Austria smise di ripulirsi, lesse l’espressione confusa, smarrita e arrabbiata di Prussia. Anticipò la domanda. “Probabilmente Germania non te l’ha detto per evitare che tu facessi qualche stupidaggine precipitandoti con azioni impulsive e avventate.”

Prussia schiacciò un pugno a terra. “E ne avrei tutto il diritto!” Tornò a schiena dritta, raccolse la testa fra le mani, stringendo le dita all’altezza delle tempie, e guardò per terra, in mezzo ai piedi. La neve si tinse di rosso.

Spagna a Taranto.

La sua piccola figura bloccata contro il muro da due pugni, il suo e quello di Francia, che lo tenevano stretto per il bavero dell’uniforme francese. Il suo sguardo basso, in ombra, ma ancora forte, senza la minima piega di pentimento.

Prussia sentì lo stomaco ribollire come un calderone sul fuoco.

Questa me la paga.

“Non mi pento di quello che ho fatto,” echeggiava il suono della voce di Spagna che rimbombava nella cella. “Se state insistendo tanto solo per farmi dire che mi dispiace per quello che è successo, allora state perdendo tempo.”

I bollori di rabbia montarono alla testa come latte che trabocca sul fuoco.

Non posso credere che dopo tutto quello che è successo, quell’idiota continui a...

Prussia irrigidì. Gli occhi ancora spalancati che fissavano la neve, la bocca socchiusa, le labbra lievemente tremanti, e un sopracciglio storto che gli incrinava il viso di pietra.

Un momento, meditò, Austria ha detto che Spagna era lì ancora prima di West, quindi sapeva dell’attacco ancora prima che cominciasse.

Sollevò le spalle e scattò sulle ginocchia, sorreggendosi solo su una mano.

Cosa sperava di concludere, intervenendo? E poi... come faceva a sapere che ci sarebbe stato un attacco?

Restrinse gli occhi, si prese il mento fra le dita, stringendo sulle guance.

Inghilterra non si fida di nessuno, quindi la soffiata deve essere saltata fuori da qualcuno che gli è molto vicino, ma che è vicino allo stesso modo anche a Spagna.

Austria si sporse con le spalle, gli cercò il viso. “Prussia?” Un barlume di allarme a fargli luccicare le lenti.

Ungheria aprì una mano sulla fronte e sospirò. “Ti prego, non dirmi che stai pensando di...”

Prussia sporse una mano verso di lei e gliela posò sulla bocca, zittendola.

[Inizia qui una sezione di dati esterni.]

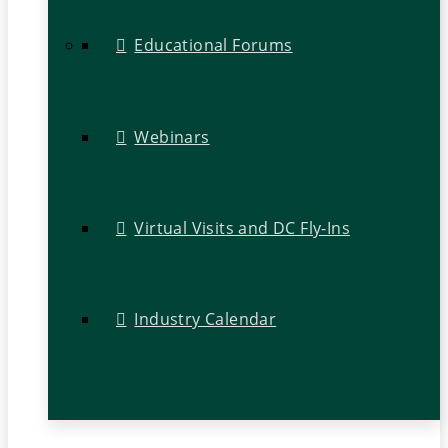
Educational Forums
Webinars
Virtual Visits and DC Fly-Ins
Industry Calendar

Voleva sentire solo il suono del suo cervello che continuava a ronzare come un ingranaggio.

Vicino a Inghilterra e vicino a Spagna, rimuginò. L’unico che può avere avuto un contatto stretto con entrambi è...

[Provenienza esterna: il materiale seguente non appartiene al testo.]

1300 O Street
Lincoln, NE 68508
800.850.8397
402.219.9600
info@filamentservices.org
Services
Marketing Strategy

La realizzazione gli trafisse la testa come un fulmine forcuto, gli schioccò dritto nel cervello come un tuono.

Prussia saltò in piedi come una molla, un leggero strato di neve scivolò giù dalle sue spalle, il vento gli soffiò in faccia agitando i capelli e la giacca.

Serrò la mandibola, i denti stridettero e le ossa della mano chiusa a pugno scricchiolarono. Un altro moto di rabbia gli risalì lo stomaco, schizzò alla testa accendendogli gli occhi di rosso.

Sulla pelle tornò la sensazione in cui si era trovato immerso nella cella, durante l’incidente delle Ardenne. L’odore del chiuso e dell’umido sporcato da un delicato e familiare aroma di rose.